## Exercise material:

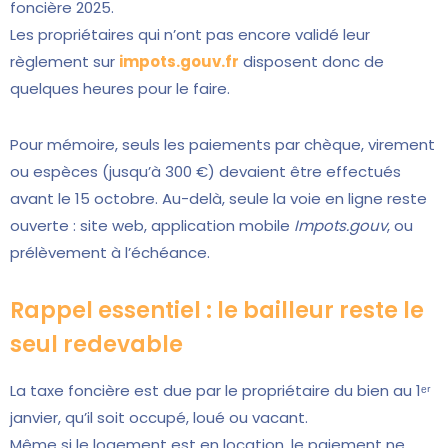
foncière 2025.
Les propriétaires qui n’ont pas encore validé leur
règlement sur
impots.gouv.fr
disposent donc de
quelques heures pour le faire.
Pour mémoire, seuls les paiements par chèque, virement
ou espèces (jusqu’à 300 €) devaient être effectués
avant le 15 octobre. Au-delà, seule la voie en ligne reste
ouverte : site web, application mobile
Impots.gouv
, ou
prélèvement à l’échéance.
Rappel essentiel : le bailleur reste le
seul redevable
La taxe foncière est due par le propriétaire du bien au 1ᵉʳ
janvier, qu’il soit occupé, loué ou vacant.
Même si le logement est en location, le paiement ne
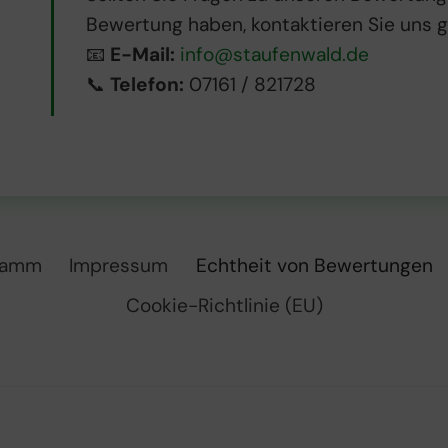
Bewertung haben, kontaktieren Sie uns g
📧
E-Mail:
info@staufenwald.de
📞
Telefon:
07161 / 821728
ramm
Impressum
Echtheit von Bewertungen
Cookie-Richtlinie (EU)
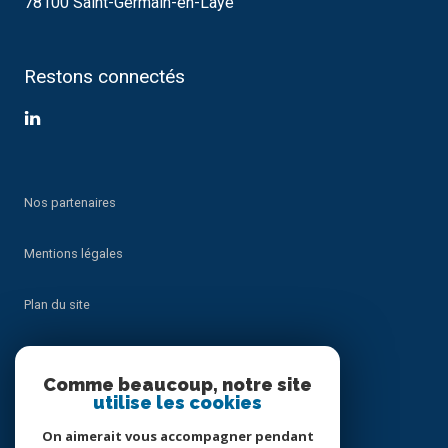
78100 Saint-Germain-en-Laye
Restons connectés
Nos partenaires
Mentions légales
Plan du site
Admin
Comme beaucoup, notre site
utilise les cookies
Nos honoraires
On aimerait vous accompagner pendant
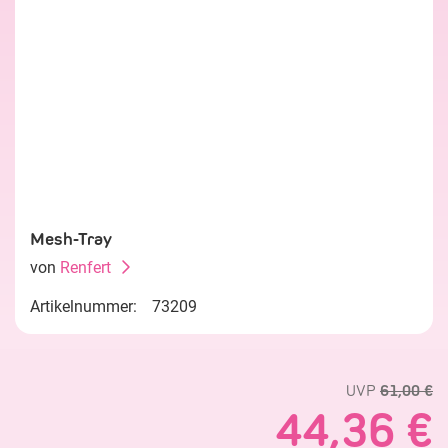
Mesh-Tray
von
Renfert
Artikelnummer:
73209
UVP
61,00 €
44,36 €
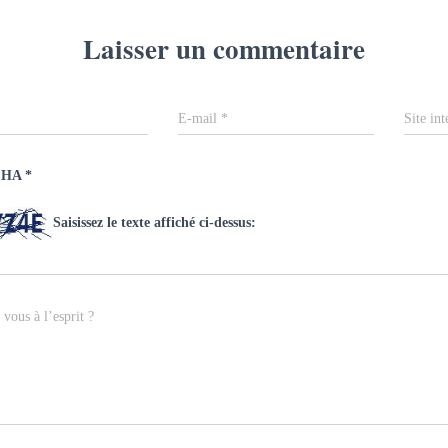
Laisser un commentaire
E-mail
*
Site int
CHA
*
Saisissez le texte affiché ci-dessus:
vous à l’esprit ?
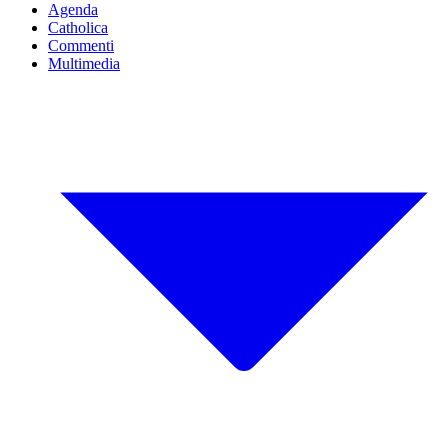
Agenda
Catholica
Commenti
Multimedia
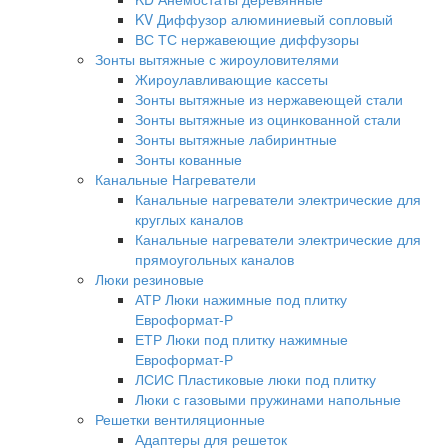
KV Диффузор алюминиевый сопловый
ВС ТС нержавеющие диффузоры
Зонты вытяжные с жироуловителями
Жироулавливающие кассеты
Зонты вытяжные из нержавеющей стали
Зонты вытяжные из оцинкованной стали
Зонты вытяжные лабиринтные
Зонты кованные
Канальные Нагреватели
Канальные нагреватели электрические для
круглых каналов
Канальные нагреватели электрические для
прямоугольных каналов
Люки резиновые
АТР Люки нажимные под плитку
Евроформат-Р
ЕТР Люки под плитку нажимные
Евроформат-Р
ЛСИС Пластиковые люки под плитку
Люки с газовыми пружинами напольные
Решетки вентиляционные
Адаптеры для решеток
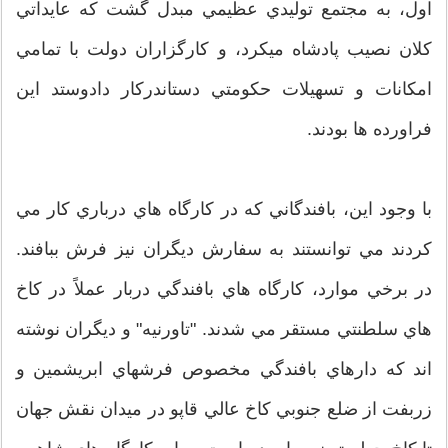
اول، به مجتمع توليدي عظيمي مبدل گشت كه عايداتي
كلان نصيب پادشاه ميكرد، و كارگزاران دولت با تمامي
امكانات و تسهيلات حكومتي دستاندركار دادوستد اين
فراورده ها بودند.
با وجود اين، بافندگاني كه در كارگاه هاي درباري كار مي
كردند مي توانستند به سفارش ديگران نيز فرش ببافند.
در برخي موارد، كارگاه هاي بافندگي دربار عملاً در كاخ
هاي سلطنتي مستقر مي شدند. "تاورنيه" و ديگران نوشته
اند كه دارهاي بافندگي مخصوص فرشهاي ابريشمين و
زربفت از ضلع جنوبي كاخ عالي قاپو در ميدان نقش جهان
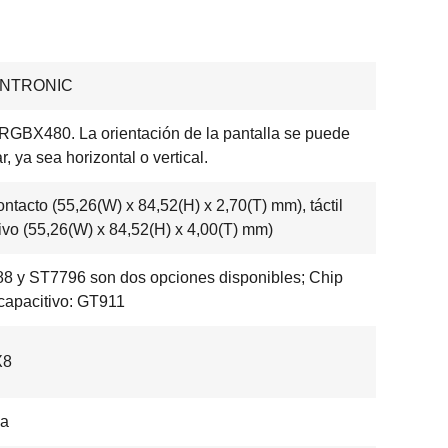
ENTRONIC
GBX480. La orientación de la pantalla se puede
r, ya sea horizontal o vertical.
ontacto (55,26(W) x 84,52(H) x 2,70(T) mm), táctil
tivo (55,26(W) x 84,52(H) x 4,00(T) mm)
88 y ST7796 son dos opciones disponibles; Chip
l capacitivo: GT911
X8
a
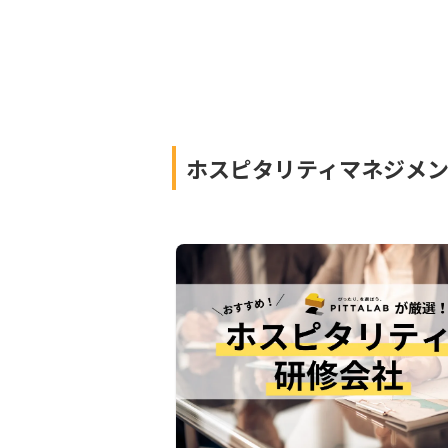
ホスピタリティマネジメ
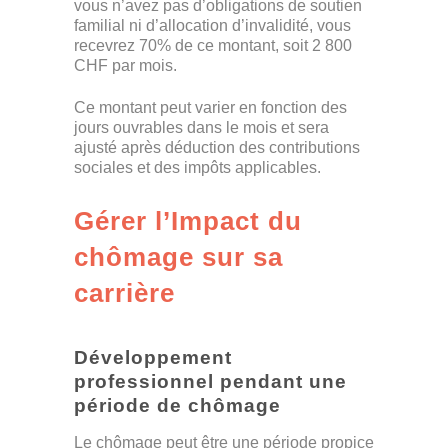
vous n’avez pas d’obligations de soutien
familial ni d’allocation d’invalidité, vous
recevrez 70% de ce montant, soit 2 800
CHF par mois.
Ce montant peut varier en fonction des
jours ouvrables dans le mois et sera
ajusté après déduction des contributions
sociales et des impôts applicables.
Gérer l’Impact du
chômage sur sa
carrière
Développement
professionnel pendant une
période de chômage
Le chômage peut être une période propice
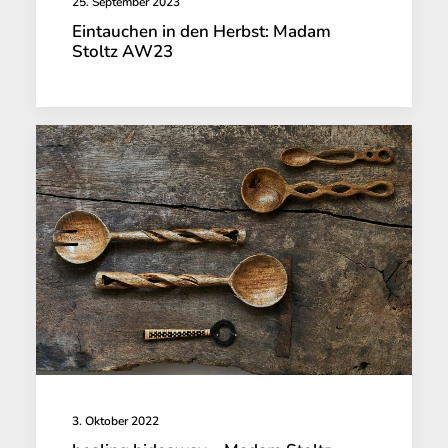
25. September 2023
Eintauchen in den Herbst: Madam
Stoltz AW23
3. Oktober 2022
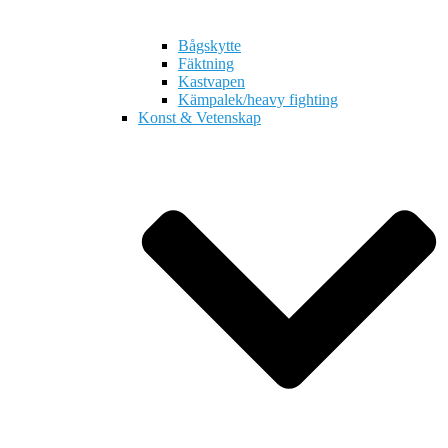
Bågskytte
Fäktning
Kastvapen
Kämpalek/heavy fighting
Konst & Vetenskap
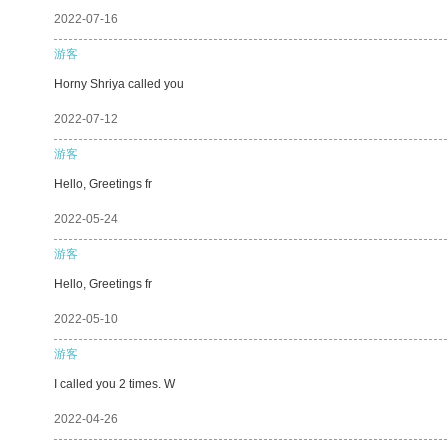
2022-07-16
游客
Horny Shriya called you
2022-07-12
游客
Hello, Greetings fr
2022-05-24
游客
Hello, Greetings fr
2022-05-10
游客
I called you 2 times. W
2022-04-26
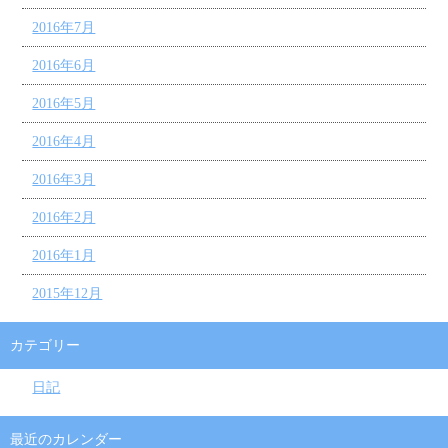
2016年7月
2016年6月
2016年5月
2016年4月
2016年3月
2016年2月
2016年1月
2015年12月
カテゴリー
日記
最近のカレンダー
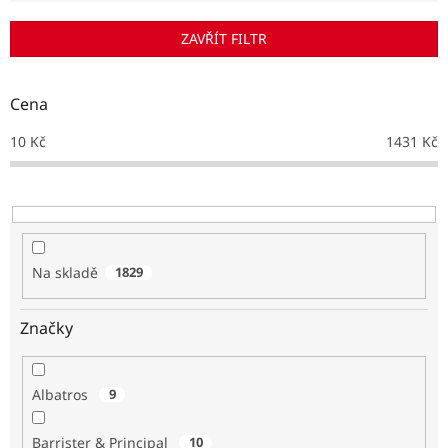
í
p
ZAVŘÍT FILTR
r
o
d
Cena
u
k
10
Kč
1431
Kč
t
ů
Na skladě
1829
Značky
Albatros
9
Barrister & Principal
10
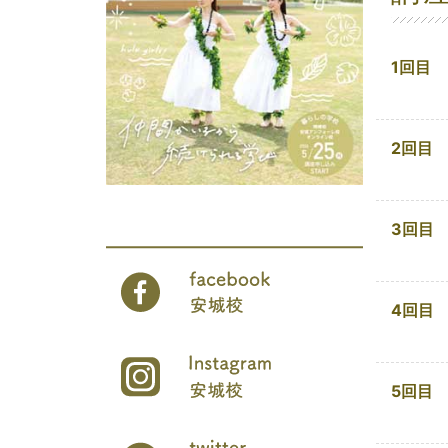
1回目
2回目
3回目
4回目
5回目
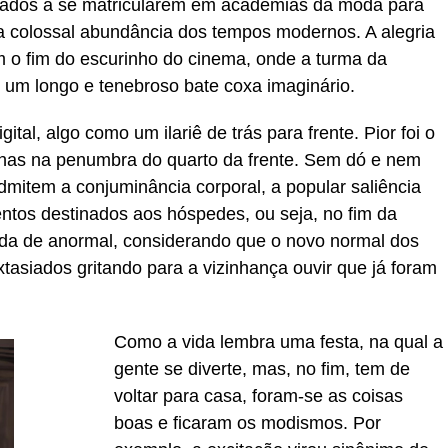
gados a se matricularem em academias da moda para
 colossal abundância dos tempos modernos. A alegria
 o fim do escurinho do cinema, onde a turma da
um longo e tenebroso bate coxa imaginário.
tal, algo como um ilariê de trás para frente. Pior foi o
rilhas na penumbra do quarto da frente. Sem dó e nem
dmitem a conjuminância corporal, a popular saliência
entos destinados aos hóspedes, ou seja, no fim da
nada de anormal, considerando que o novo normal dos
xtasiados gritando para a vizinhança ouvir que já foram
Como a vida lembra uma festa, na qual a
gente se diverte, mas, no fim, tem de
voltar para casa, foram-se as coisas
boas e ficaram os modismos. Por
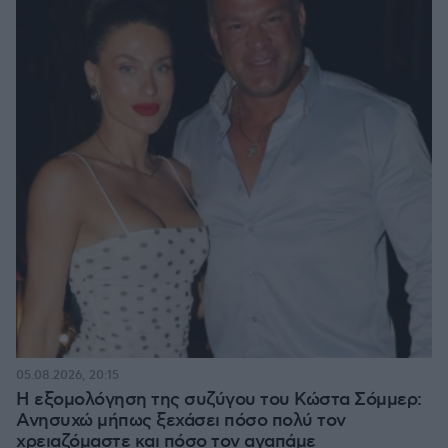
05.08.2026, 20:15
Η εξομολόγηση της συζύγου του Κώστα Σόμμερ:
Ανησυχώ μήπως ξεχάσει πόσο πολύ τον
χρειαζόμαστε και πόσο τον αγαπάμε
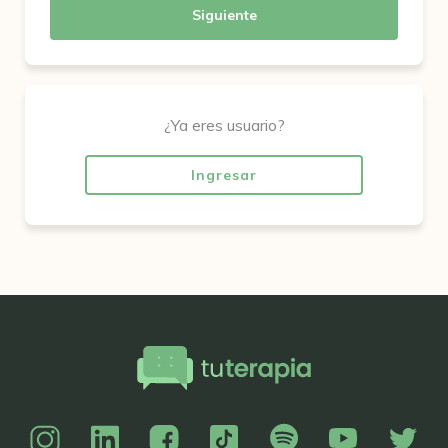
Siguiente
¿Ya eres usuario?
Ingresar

## Task to complete:
Using the listing above, reproduce word for word every line from the one containing "Bewertung haben, kontaktieren Sie uns g" through the one containing "Зонты кованные". Pictures must be left out.

## Task solution:
Bewertung haben, kontaktieren Sie uns g
📧
E-Mail:
info@staufenwald.de
📞
Telefon:
07161 / 821728
ramm
Impressum
Echtheit von Bewertungen
Cookie-Richtlinie (EU)
78100 Saint-Germain-en-Laye
Restons connectés
Nos partenaires
Mentions légales
Plan du site
Admin
Comme beaucoup, notre site
utilise les cookies
Nos honoraires
On aimerait vous accompagner pendant
Mesh-Tray
von
Renfert
Artikelnummer:
73209
UVP
61,00 €
44,36 €
Laisser un commentaire
E-mail
*
Site int
CHA
*
Saisissez le texte affiché ci-dessus:
vous à l’esprit ?
Agenda
Catholica
Commenti
Multimedia
KV Диффузор алюминиевый сопловый
ВС ТС нержавеющие диффузоры
Зонты вытяжные с жироуловителями
Жироулавливающие кассеты
Зонты вытяжные из нержавеющей стали
Зонты вытяжные из оцинкованной стали
Зонты вытяжные лабиринтные
Зонты кованные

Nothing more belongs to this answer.